Hopelessly Flawed

Posts tagged: writer’s workshop

Writer’s Workshop: The Story of Us

Mama's Losin' It

3.) What was it about that movie? Describe a movie you once had memorized.

I hadn’t planned to participate this week.  Even after reading the prompts, I thought I would skip it.  But as so often happens, I was later lured in against my better judgment.

This week you’re getting an abridged version, because I’m following my own restraint policy.
The movie?  The Story of Us.

It came out in 1999, before I was married.  Before I was engaged.

While we were broken up, actually.  While I was longing for someone else.

And something about this movie touched me deeply.  It was so unexpectedly real, and showed an imperfect love in a raw way that I had never seen before.

I’m a love junkie, you see.  I dreamed of a perfect, passionate, all-consuming love.

My grandparents eloped at 16 and 17, and were happily married for 63 years before my grandfather passed away.

My parents have a beautiful story.  That Vince Gill song, Look at Us, makes me think of them every time I hear it.

I’m not so into romance.  Romance fades.  I’m not into flowers or diamonds or sweet nothings.  But love? Real love?  Love gets me, every. single. time.

Elderly couples who still look at one another with adoration in their eyes.  Couples that marry after only a few dates, because they know they have found The One.  Love that conquers all, love that endures.
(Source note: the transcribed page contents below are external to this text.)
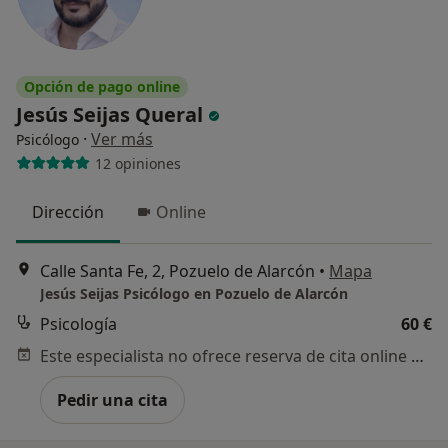
Opción de pago online
Jesús Seijas Queral
·
Ver más
Psicólogo
12 opiniones
Dirección
Online
Calle Santa Fe, 2, Pozuelo de Alarcón
•
Mapa
Jesús Seijas Psicólogo en Pozuelo de Alarcón
Psicología
60 €
Este especialista no ofrece reserva de cita online en esta dirección.
Pedir una cita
That endurance, though, is usually depicted in a romantic way in the movies.  We see all of the passion and none of the reality.  The Story of Us was real to me, and it opened my eyes to the idea of love being difficult.  Imperfect.  Not fun.

In ways small and lighthearted:

It is physically impossible to French-kiss a man who leaves the new roll of toilet paper resting on top of the empty cardboard roll. Does he not see it?  DOES HE NOT *SEE* IT?

{love Rita Wilson!}

And ways big and serious:

There’s a history here, and histories don’t happen overnight. In Mesopotamia or ancient Troy there are cities built on top of other cities, but I don’t want another city. I like this city. I know what kind of mood you’re in when you wake up by which eyebrow is higher, and you know I’m a little quiet in the morning and compensate accordingly. That’s a dance you perfect over time. And it’s hard, it’s much harder than I thought it would be, but there’s more good than bad and you don’t just give up!

This movie gave me hope that even when things were bad, there might just be good lurking around the bend.

To be honest, this movie is the reason I took my boyfriend-now-husband back, after swearing I never would.  [That's a whooooole other story]

I believe that love is a choice.  That every day, you have to actively choose to love a person.  Even when you may not like them.  Even when it is hard.  Even when it isn’t fun.  Because that’s what real love is – a commitment, rather than a feeling.

From the movie Captain Corelli’s Mandolin:

“When you fall in love, it is a temporary madness. It erupts like an earthquake, and then it subsides. And when it subsides you have to make a decision. You have to work out whether your roots have become so entwined together that it is inconceivable that you should ever part. Because this is what love is.  Love is not breathlessness, it is not excitement, it is not the promulgation of promises of eternal passion, it is not the desire to mate every second of the day. It is not lying awake at night imagining that he is kissing every part of your body.  No… don’t blush!  I am telling you some truths.  That is just being ‘in love,’ which any of us can convince ourselves we are. Love itself is what is left over when being ‘in love’ has burned away, and this is both an art and a fortunate accident. Doesn’t sound very exciting, does it?  But it is!  Your mother and I had it. We had roots that grew towards each other underground, and when all the pretty blossoms had fallen from our branches we found that we were one tree and not two.”

This is the love that I dream about now.

Real love.

Imperfect stories.

One tree.

What If

Mama Kat – who by the way, sort of rocks – does a Writer’s Workshop every week.  I almost always play along, though more often than not, I do not publish them.  Not here, anyway.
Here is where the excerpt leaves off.